O manejo da dor neonatal é fundamental, mas subutilizado, apesar dos impactos adversos a curto e longo prazo.
Estratégias farmacológicas e não farmacológicas são essenciais, mas são pouco aplicadas nas internações neonatais.
Protocolos internacionais destacam sua eficácia e segurança, incentivando sua adoção para melhorar o cuidado neonatal.
O objetivo deste trabalho consistiu em descrever e quantificar as estratégias farmacológicas e não farmacológicas utilizadas para o alívio da dor e a promoção do conforto dos neonatos durante sua hospitalização em unidades neonatais.
Metodologia: Este estudo constitui em uma revisão de literatura que possui como objetivo discutir as técnicas farmacológicas e não farmacológicas para o manejo da dor em neonatos durante procedimentos dolorosos.
A busca incluiu bases como SciELO, PubMed e Web of Science, utilizando descritores específicos.
Foram selecionados artigos gratuitos em inglês e português relacionados ao tema.
Resultados e discussão: O estudo discute métodos farmacológicos e não farmacológicos para alívio da dor em recém-nascidos internados em UTINs.

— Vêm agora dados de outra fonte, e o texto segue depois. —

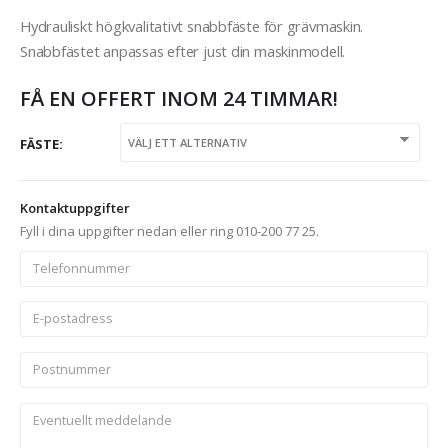
Hydrauliskt högkvalitativt snabbfäste för grävmaskin.
Snabbfästet anpassas efter just din maskinmodell.
FÅ EN OFFERT INOM 24 TIMMAR!
FÄSTE
Kontaktuppgifter
Fyll i dina uppgifter nedan eller ring 010-200 77 25.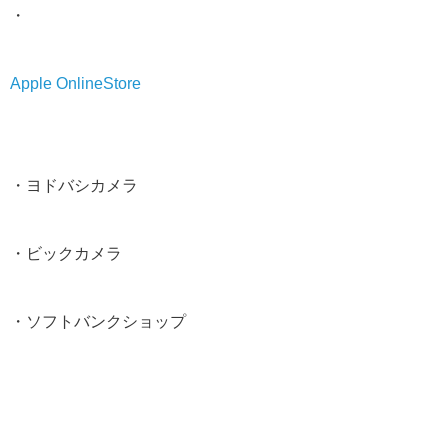
・
Apple OnlineStore
・ヨドバシカメラ
・ビックカメラ
・ソフトバンクショップ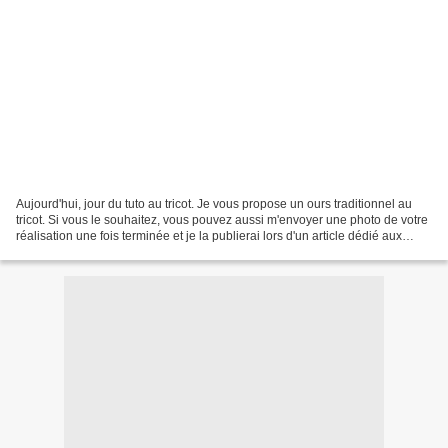
Aujourd'hui, jour du tuto au tricot. Je vous propose un ours traditionnel au
tricot. Si vous le souhaitez, vous pouvez aussi m'envoyer une photo de votre
réalisation une fois terminée et je la publierai lors d'un article dédié aux
réalisations des copinautes....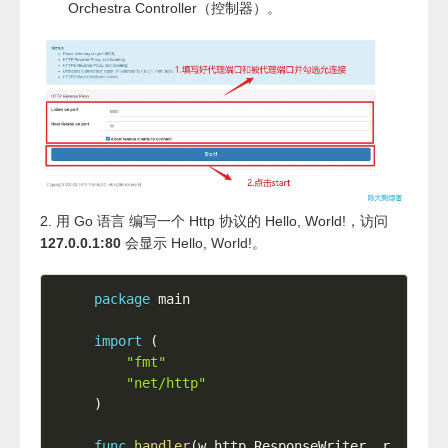
Orchestra Controller（控制器）。
2. 用 Go 语言 编写一个 Http 协议的 Hello, World!，访问
127.0.0.1:80
会显示 Hello, World!。
package
 main

import
(
"fmt"
"net/http"
)
func
handler
(
w http
.
ResponseWriter
,
 r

Desse modo, observou-se alta incidência de procedimentos dolorosos, sendo utilizadas principalmente estratégias não farmacológicas.
A amamentação e o contato pele a pele são eficazes, além de doses de sacarose serem empregadas, mas não há uma dose ideal estabelecida.
Dificuldades como falta de conhecimento e restrições ao uso de sucção não nutritiva limitam a aplicação dos métodos.
Conclusão: Os profissionais reconhecem a dor em recém-nascidos na UTI neonatal, mas ignoram métodos de alívio durante procedimentos rotineiros.
A literatura destaca abordagens não farmacológicas e farmacológicas para alívio da dor, enfatizando sua importância para um cuidado de qualidade e para evitar efeitos adversos da dor prolongada.